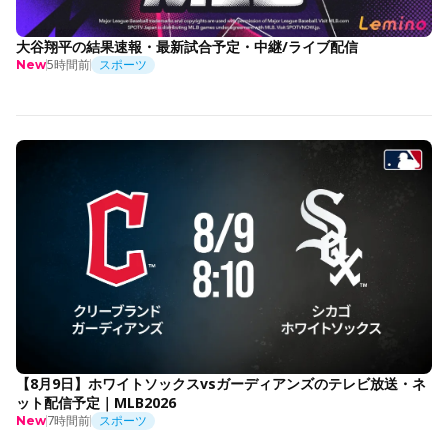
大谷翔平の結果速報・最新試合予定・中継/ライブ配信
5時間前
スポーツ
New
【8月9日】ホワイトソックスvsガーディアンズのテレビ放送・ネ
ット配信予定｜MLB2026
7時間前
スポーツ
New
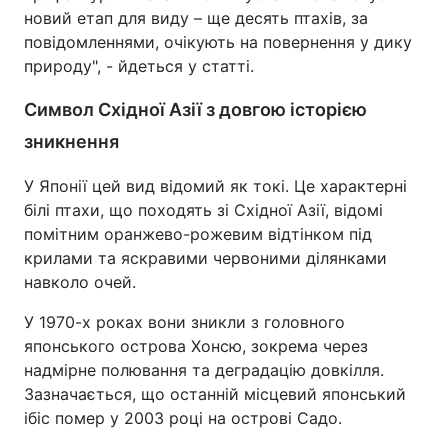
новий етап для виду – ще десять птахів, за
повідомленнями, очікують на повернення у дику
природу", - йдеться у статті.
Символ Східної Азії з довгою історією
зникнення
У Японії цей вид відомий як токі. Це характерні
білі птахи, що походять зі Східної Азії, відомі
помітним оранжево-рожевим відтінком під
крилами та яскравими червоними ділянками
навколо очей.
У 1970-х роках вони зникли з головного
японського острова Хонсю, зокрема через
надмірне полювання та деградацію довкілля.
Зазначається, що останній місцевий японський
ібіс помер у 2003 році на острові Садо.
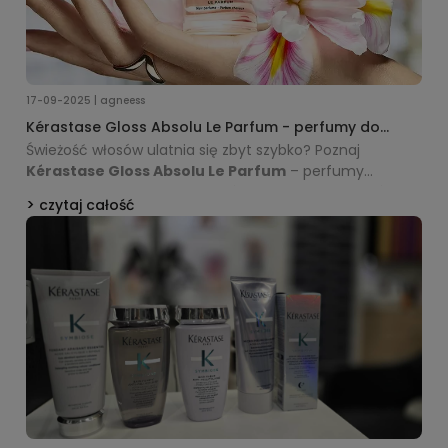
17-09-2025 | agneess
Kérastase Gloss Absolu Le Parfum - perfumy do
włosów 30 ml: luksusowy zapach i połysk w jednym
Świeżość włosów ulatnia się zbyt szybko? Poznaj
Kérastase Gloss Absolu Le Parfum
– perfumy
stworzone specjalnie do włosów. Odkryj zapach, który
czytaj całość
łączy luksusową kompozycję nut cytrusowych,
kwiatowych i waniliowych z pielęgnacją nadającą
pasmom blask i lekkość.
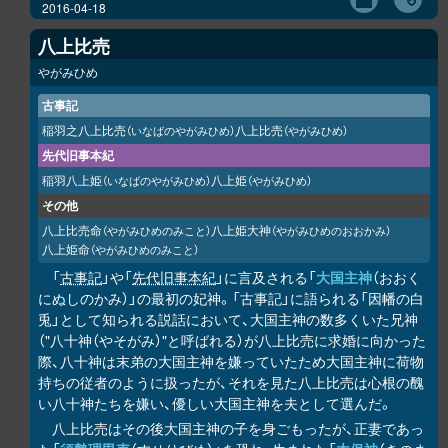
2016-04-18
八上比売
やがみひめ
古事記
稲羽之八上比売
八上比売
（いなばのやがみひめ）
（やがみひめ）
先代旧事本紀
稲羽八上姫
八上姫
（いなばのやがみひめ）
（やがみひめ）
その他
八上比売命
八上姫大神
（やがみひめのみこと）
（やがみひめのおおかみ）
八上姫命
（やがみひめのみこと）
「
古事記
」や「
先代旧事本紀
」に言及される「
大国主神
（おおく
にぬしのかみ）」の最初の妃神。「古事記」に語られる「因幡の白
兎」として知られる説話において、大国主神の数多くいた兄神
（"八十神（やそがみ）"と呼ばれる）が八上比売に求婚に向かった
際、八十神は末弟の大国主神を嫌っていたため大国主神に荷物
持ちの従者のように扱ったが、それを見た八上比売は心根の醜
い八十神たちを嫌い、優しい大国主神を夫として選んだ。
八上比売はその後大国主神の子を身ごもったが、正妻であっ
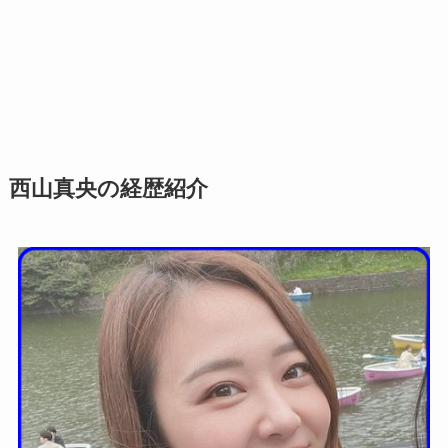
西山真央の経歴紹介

* * *

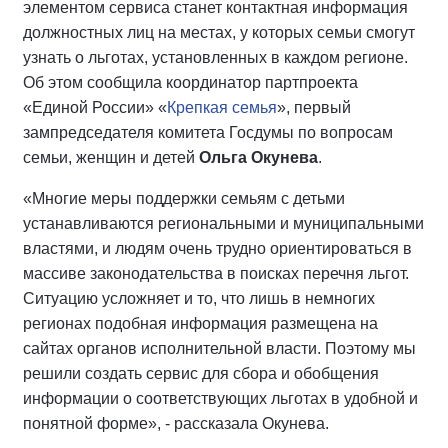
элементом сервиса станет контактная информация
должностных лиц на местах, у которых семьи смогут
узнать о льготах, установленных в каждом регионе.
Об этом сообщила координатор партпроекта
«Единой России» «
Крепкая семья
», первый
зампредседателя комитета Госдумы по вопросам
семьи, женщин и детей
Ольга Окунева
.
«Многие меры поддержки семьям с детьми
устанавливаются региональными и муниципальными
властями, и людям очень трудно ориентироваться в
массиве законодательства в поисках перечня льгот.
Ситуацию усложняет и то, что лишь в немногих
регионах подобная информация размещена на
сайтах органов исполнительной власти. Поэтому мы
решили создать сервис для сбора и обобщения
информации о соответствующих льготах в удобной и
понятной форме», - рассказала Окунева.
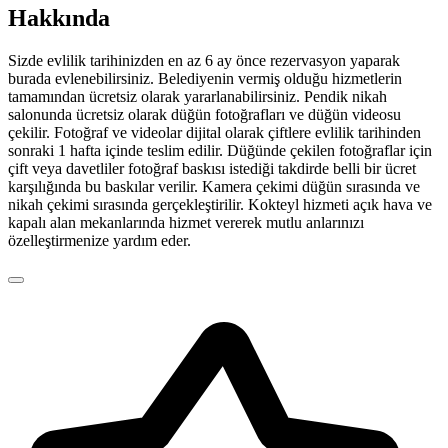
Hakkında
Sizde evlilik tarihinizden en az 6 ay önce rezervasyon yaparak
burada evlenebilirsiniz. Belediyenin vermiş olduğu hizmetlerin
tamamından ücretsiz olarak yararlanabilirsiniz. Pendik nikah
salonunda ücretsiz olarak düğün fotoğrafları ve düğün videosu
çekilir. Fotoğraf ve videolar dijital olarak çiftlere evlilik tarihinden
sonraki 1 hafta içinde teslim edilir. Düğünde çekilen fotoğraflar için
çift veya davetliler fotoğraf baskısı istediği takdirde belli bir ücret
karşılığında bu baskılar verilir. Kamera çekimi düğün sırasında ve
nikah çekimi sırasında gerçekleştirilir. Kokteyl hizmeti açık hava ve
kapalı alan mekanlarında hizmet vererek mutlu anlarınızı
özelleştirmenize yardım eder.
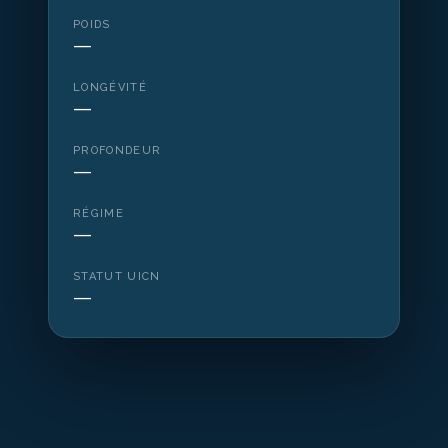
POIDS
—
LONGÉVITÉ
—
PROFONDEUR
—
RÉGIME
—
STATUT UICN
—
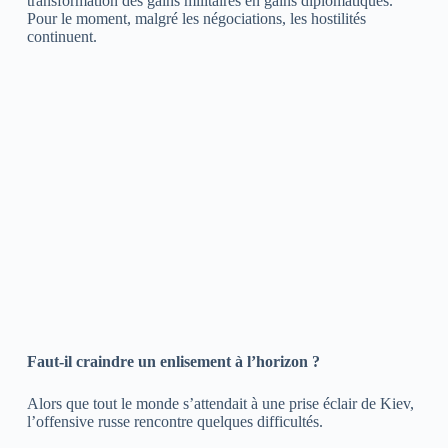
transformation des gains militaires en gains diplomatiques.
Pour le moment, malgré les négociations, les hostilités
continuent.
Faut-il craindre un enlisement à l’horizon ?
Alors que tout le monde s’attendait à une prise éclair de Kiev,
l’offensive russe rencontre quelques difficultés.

---

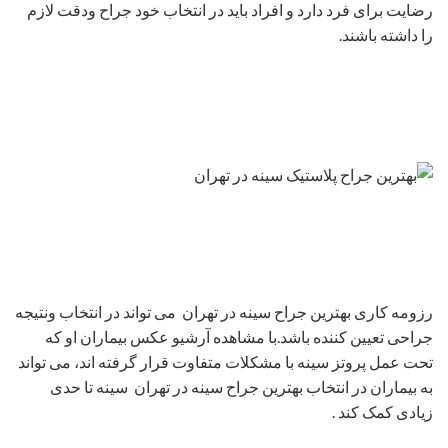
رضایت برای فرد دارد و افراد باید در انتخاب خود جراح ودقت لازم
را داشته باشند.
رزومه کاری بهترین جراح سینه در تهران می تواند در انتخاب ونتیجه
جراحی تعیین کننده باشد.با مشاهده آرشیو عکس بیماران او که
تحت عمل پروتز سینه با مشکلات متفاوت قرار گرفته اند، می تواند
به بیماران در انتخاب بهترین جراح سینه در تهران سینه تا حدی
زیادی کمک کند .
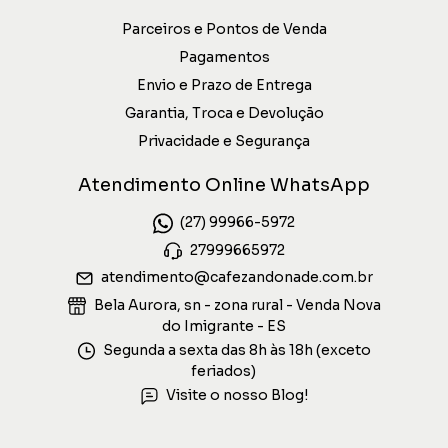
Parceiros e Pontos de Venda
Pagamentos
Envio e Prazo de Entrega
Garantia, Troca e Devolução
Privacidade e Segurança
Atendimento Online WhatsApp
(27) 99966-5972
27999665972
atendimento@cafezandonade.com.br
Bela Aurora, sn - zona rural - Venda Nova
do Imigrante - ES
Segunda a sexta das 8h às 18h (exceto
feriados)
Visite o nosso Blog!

> Prompt
Word for word, restate the lines of the data above that fall between the line holding "Faut-il craindre un enlisement à l’horizon ?" and the line holding "l’offensive russe rencontre", inclusive, and no other lines.

> Result of the task
Faut-il craindre un enlisement à l’horizon ?
Alors que tout le monde s’attendait à une prise éclair de Kiev,
l’offensive russe rencontre quelques difficultés.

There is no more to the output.